Vielseitigkeitsreiten

Vielseitigkeitsreiten

Festes Hindernis im Gelände

Die Vielseitigkeitsprüfung, international auch als Eventing bezeichnet, ist ein Teilbereich des Reitsports (Einzel und Mannschaftswettkämpfe), der früher Military genannt wurde. Eine Vielseitigkeit ist eine Kombinationssportart und besteht aus den den drei Teilprüfungen Dressur, Gelände und Springen. Aufgrund zahlreicher schwerer Unfälle und Todesfälle von Reitern und Pferden wird die Sportart vor allem von Tierschützern auf das Schärfste kritisiert, wobei sich die Vorsichtsmaßnahmen heute deutlich verbessert haben und in Folge dessen Todesfälle äußerst selten vorkommen.

Regeln in Kürze

Eine Vielseitigkeitsprüfung setzt sich aus den drei Disziplinen Dressur, Gelände und Springen zusammen. Hinzu kommt eine so genannte Verfassungsprüfung, bei der geprüft wird, ob das Pferd nach dem Geländeritt unverletzt ist, der Ruhepuls innerhalb einer begrenzten Frist wieder erreicht wird und keine Dehydrierung eingetreten ist. Bei großen internationalen Prüfungen gibt es noch zusätzlich eine erste Verfassungsprüfung, die vor der dem Teilbereich Dressur stattfindet. Besteht ein Pferd eine der beiden Verfassungsprüfungen nicht, ist es aus dem Wettbewerb ausgeschlossen.

Es werden Veranstaltungen in verschiedenen Schwierigkeitsgraden ausgeschrieben. Bei internationalen Prüfungen wird zwischen so genannten Kurzprüfungen (CIC) und Langprüfungen (CCI) unterschieden. Über eine Einteilung von einem bis vier Sternen wird die Schwierigkeit der gestellten Aufgaben bewertet. Weltweit gibt es 5 ****Geländestrecken: Badminton (England), Burghley (England), Kentucky (USA) und Adelaide (Australien). Seit 2005 ist auch Luhmuehlen (Deutschland) eine ****Geländestrecke und somit die einzige ****Geländestrecke auf dem europäischen Kontinent.

Der Unterschied zwischen Kurz- und Langprüfungen liegt zum einen in der Gestaltung des Geländeritts und zum anderen in der Gesamtdauer der Prüfung.

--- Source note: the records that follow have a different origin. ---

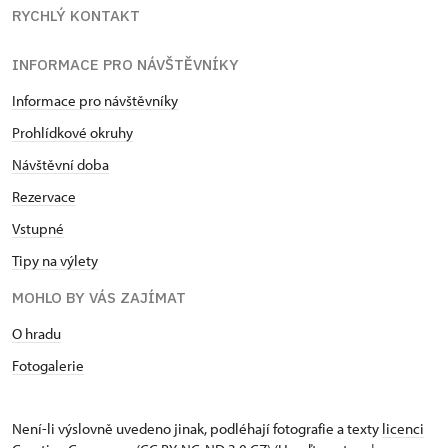
RYCHLÝ KONTAKT
INFORMACE PRO NÁVŠTĚVNÍKY
Informace pro návštěvníky
Prohlídkové okruhy
Návštěvní doba
Rezervace
Vstupné
Tipy na výlety
MOHLO BY VÁS ZAJÍMAT
O hradu
Fotogalerie
Není-li výslovně uvedeno jinak, podléhají fotografie a texty
licenci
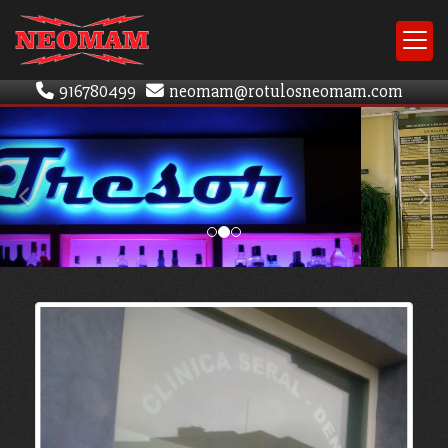
916780499
neomam
rotulosneomam.com
prev
nex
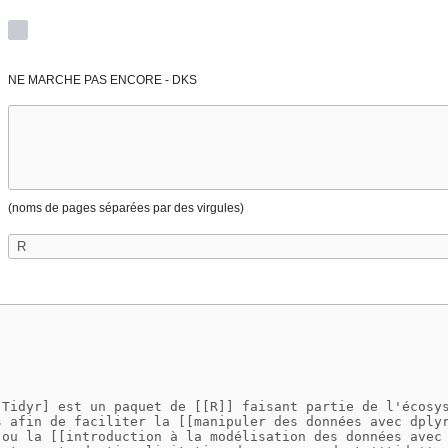
NE MARCHE PAS ENCORE - DKS
(noms de pages séparées par des virgules)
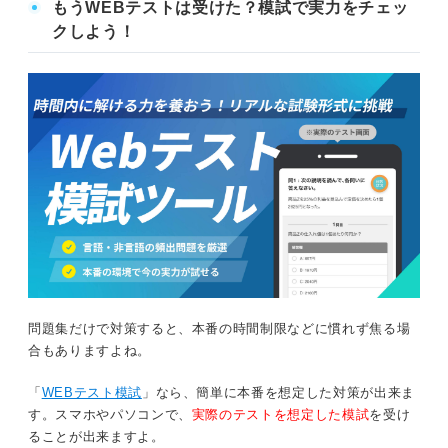
もうWEBテストは受けた？模試で実力をチェッ
クしよう！
問題集だけで対策すると、本番の時間制限などに慣れず焦る場
合もありますよね。
「
WEBテスト模試
」なら、簡単に本番を想定した対策が出来ま
す。スマホやパソコンで、
実際のテストを想定した模試
を受け
ることが出来ますよ。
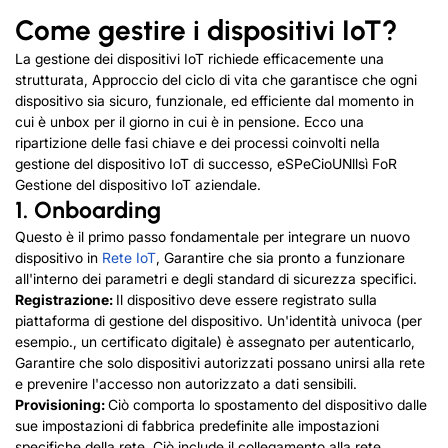
Come gestire i dispositivi IoT
?
La gestione dei dispositivi IoT richiede efficacemente una
strutturata, Approccio del ciclo di vita che garantisce che ogni
dispositivo sia sicuro, funzionale, ed efficiente dal momento in
cui è unbox per il giorno in cui è in pensione. Ecco una
ripartizione delle fasi chiave e dei processi coinvolti nella
gestione del dispositivo IoT di successo
,
e
S
P
e
C
io
UN
l
l
sì
F
o
R
Gestione del dispositivo IoT aziendale
.
1.
Onboarding
Questo è il primo passo fondamentale per integrare un nuovo
dispositivo in
Rete IoT
, Garantire che sia pronto a funzionare
all'interno dei parametri e degli standard di sicurezza specifici.
Registrazione:
Il dispositivo deve essere registrato sulla
piattaforma di gestione del dispositivo. Un'identità univoca (per
esempio., un certificato digitale) è assegnato per autenticarlo,
Garantire che solo dispositivi autorizzati possano unirsi alla rete
e prevenire l'accesso non autorizzato a dati sensibili.
Provisioning:
Ciò comporta lo spostamento del dispositivo dalle
sue impostazioni di fabbrica predefinite alle impostazioni
specifiche della rete. Ciò include il collegamento alla rete,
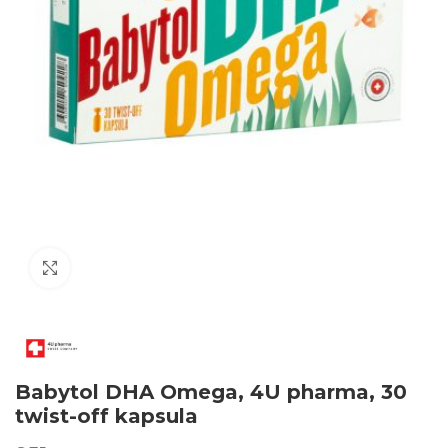
Click to enlarge
Babytol DHA Omega, 4U pharma, 30
twist-off kapsula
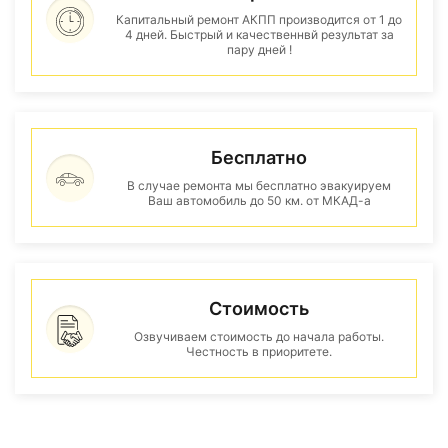
Капитальный ремонт АКПП производится от 1 до
4 дней. Быстрый и качественнвй результат за
пару дней !
Бесплатно
В случае ремонта мы бесплатно эвакуируем
Ваш автомобиль до 50 км. от МКАД-а
Стоимость
Озвучиваем стоимость до начала работы.
Честность в приоритете.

Während bei einer Kurzprüfung der Geländeteil lediglich aus einer Wegestrecke und einem anschließenden Querfeldeinritt über feste Hindernisse besteht, muss bei der langen Variante zuvor noch eine weitere Wegestrecke und eine Rennbahn mit Rennbahnhindernissen absolviert werden. Langprüfungen finden an drei aufeinander folgenden Tagen statt, und zwar in der Reihenfolge Dressur am ersten, Gelände am zweiten, Verfassungsprüfung und abschließendes Springen am dritten Tag. Bei kurzen Prüfungen kann die Dauer auf zwei oder sogar einen Tag verkürzt sein und auch das Springen vor dem Geländeritt ausgetragen werden. Nach langen Diskussionen wurde inzwischen die Langprüfung abgeschafft, es gibt nur noch Kurzprüfungen. Die olympischen Spiele 2004 in Athen setzen mit ihrem Kurzformat ein Zeichen für die zukünftige Richtung des Sports um auf die Belastbarkeit der Pferde und Reiter mehr Acht zu nehmen, welches auch in Richtung mehr Sicherheit geht.

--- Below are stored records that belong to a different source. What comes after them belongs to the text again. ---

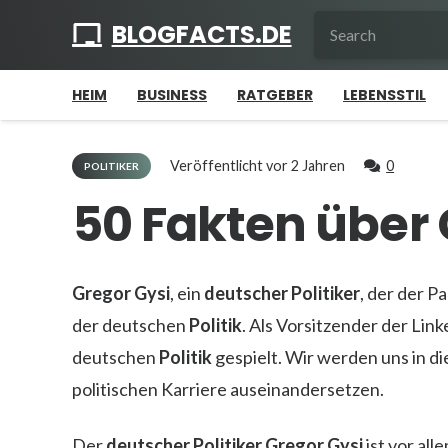
BLOGFACTS.DE
HEIM
BUSINESS
RATGEBER
LEBENSSTIL
Veröffentlicht
vor 2 Jahren
0
POLITIKER
50 Fakten über 
Gregor Gysi
, ein
deutscher Politiker
, der der Pa
der deutschen
Politik
. Als Vorsitzender der Link
deutschen
Politik
gespielt. Wir werden uns in di
politischen Karriere auseinandersetzen.
Der
deutscher Politiker
Gregor Gysi
ist vor all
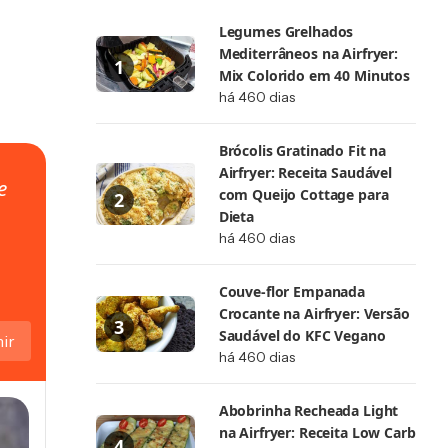
Legumes Grelhados
Mediterrâneos na Airfryer:
Mix Colorido em 40 Minutos
há 460 dias
Brócolis Gratinado Fit na
Airfryer: Receita Saudável
e
com Queijo Cottage para
Dieta
há 460 dias
Couve-flor Empanada
Crocante na Airfryer: Versão
Saudável do KFC Vegano
ir
há 460 dias
Abobrinha Recheada Light
na Airfryer: Receita Low Carb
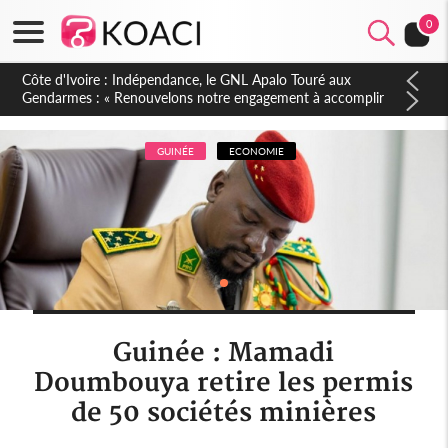
0
GUINÉE
ECONOMIE
Guinée : Mamadi
Doumbouya retire les permis
de 50 sociétés minières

Die in der Vielseitigkeit gestellten Anforderungen in Dressur und Springen liegen unter denen der Spezialisten vergleichbarer Leistungsklassen. Dies berücksichtigt das andere Leistungsprofil, das an Vielseitigkeitspferde gestellt wird. So sind beispielsweise im Springparcours die Hindernisse nicht höher als 1,20 m und die Distanzen zwischen den Sprüngen weiter, da die Pferde für den Geländeritt auf einen größeren Galoppsprung trainiert werden müssen. Zudem ist bei festen Hindernissen die Berührung desselben kein Problem, während dies im Parcourspringen zu Abwürfen führt. Bei Prüfungen der höchsten Schwierigkeit in der Vielseitigkeit liegen sie auf dem Niveau mittlerer Dressur- und Springaufgaben der Spezialisten (Klasse M).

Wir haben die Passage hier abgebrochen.